* [Exercise instructions]: Throughout the listing below, copy each line containing "General".

* [Entries shown]:
--------------------------------

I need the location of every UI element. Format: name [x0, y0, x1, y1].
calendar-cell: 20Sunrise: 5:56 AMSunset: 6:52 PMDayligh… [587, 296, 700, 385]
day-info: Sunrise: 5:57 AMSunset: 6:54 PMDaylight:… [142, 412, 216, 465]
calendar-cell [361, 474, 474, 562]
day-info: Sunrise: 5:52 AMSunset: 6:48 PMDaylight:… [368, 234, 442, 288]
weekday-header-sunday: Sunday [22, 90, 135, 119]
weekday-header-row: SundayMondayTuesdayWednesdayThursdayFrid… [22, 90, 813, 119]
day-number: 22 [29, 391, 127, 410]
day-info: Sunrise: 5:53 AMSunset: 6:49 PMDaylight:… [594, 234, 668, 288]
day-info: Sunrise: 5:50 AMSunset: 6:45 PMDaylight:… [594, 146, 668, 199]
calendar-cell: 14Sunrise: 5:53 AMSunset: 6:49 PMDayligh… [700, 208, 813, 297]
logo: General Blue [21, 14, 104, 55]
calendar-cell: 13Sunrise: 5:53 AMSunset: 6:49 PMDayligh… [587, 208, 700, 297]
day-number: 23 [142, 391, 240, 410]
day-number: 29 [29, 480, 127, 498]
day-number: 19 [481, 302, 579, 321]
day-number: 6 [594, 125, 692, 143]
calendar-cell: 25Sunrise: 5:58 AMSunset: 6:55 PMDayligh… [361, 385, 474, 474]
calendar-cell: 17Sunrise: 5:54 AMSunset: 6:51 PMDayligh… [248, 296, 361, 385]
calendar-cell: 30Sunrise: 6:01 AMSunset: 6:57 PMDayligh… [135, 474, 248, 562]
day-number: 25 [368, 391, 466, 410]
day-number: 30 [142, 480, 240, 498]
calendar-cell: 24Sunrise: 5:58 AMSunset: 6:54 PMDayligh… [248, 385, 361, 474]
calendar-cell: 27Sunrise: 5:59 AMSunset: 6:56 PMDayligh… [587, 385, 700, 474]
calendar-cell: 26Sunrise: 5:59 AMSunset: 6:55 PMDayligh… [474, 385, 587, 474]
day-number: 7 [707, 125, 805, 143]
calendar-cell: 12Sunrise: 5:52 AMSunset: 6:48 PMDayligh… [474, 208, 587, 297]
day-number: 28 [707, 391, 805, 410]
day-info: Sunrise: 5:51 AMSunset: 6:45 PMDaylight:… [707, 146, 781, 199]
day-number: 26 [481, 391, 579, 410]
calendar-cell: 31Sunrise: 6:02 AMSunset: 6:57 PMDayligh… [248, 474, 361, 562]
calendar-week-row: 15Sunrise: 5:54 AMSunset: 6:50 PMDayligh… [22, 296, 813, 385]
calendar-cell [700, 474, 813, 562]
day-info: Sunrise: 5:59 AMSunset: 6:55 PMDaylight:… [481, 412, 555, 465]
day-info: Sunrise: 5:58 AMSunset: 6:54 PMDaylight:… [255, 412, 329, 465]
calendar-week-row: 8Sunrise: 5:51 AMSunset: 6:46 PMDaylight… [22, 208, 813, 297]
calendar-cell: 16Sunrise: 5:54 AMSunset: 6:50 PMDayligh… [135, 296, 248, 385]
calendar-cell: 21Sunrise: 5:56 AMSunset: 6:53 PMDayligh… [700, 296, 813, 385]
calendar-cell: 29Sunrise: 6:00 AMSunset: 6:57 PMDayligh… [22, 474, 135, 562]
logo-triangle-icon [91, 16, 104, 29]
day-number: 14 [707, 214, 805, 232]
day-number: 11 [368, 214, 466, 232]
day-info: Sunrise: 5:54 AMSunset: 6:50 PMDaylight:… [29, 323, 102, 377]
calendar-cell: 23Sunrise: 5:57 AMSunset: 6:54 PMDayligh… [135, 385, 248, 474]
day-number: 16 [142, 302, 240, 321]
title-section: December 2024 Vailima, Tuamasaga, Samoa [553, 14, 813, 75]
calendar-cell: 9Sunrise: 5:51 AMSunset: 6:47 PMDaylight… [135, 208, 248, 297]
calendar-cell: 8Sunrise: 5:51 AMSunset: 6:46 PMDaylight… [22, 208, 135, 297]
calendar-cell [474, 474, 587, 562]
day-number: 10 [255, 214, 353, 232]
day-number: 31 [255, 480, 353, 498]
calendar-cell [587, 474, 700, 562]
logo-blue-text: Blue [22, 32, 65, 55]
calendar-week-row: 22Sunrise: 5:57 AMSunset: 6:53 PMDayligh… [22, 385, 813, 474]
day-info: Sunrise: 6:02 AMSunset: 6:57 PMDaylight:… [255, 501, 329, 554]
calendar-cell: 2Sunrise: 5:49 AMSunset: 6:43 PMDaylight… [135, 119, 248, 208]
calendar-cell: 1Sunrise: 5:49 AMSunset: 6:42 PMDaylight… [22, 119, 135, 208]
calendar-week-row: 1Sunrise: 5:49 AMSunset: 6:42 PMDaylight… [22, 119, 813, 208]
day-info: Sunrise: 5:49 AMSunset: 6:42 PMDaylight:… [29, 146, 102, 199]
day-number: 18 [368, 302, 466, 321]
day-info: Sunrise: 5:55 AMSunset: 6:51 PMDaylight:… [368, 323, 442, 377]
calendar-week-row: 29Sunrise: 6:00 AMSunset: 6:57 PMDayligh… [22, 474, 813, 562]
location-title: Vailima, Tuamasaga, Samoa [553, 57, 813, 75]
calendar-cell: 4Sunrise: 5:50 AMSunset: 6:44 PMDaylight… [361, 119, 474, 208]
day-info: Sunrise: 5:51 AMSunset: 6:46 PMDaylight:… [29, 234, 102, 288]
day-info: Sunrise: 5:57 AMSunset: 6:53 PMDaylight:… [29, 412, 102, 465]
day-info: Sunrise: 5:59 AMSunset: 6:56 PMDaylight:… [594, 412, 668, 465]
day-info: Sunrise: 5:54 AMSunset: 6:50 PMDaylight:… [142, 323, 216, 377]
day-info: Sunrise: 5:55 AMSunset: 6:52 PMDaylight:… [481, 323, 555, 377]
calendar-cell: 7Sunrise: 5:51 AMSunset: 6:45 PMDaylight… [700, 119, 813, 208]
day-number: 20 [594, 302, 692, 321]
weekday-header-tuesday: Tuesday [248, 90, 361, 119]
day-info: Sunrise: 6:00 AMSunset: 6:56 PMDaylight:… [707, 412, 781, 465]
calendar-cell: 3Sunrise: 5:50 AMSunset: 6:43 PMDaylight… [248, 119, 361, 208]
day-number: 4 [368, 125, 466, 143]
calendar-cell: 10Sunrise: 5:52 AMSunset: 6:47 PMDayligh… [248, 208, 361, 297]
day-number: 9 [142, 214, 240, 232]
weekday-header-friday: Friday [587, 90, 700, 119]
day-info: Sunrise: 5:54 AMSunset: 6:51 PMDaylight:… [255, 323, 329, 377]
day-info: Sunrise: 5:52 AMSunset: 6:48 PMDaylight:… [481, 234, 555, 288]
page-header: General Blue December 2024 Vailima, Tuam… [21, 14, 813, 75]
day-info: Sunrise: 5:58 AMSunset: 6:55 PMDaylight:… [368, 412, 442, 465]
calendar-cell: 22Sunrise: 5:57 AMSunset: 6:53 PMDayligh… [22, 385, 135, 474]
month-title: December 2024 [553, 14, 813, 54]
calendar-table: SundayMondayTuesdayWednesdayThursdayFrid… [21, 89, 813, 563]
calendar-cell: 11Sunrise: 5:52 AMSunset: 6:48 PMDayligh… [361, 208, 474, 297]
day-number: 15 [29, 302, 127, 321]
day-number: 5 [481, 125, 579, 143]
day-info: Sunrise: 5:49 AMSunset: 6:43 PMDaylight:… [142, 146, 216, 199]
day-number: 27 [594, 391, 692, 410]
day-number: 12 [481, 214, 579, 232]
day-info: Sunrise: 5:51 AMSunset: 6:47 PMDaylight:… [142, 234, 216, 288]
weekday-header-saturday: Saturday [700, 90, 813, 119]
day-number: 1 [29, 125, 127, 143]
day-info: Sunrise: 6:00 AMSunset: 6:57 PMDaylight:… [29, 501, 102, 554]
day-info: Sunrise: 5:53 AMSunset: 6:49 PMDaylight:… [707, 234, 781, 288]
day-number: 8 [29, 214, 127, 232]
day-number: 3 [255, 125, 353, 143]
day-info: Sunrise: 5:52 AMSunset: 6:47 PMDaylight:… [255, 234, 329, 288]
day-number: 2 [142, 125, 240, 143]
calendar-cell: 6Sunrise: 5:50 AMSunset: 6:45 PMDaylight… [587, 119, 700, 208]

--------------------------------

* [Solution to this exercise]:
logo: General Blue [21, 14, 104, 55]
page-header: General Blue December 2024 Vailima, Tuam… [21, 14, 813, 75]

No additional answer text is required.